[Start of section]

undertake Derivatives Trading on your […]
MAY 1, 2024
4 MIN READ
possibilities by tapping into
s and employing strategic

[End of section]
[Start of section]

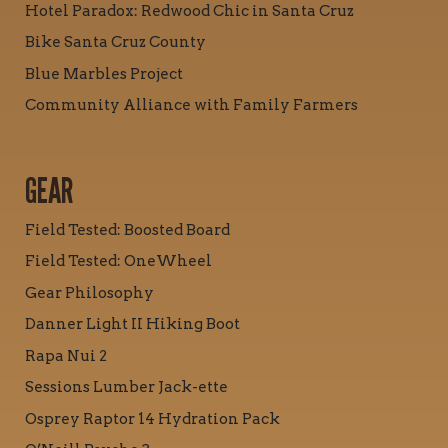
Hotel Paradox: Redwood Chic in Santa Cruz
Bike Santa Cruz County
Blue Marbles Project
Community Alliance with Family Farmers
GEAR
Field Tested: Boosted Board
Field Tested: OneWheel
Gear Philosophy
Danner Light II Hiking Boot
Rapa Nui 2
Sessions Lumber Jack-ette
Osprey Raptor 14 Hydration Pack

[End of section]

*WORK TO COMPLETE:* From the entries above, write out only the lines starting at the line that holds "Sessions Lumber Jack-ette" and ending at the line that holds "Osprey Raptor 14 Hydration Pack", keeping both and matching them exactly.

*RESPONSE:*
Sessions Lumber Jack-ette
Osprey Raptor 14 Hydration Pack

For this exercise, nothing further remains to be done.